[GOAL OF THE EXERCISE]
The lines from the one with "кв.м, нестер. одноразовая, Эстетика (РОССИЯ)" through the last line below are to be copied exactly; no other lines are to be returned.

[EXTRACTED DATA — start]

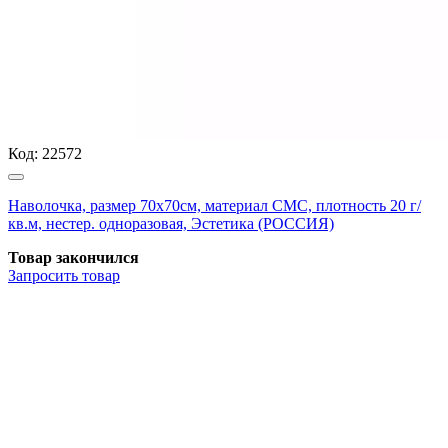
Код:
22572
Наволочка, размер 70х70см, материал СМС, плотность 20 г/
кв.м, нестер. одноразовая, Эстетика (РОССИЯ)
Товар закончился
Запросить
товар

[EXTRACTED DATA — finish]

[TASK SOLUTION]
кв.м, нестер. одноразовая, Эстетика (РОССИЯ)
Товар закончился
Запросить
товар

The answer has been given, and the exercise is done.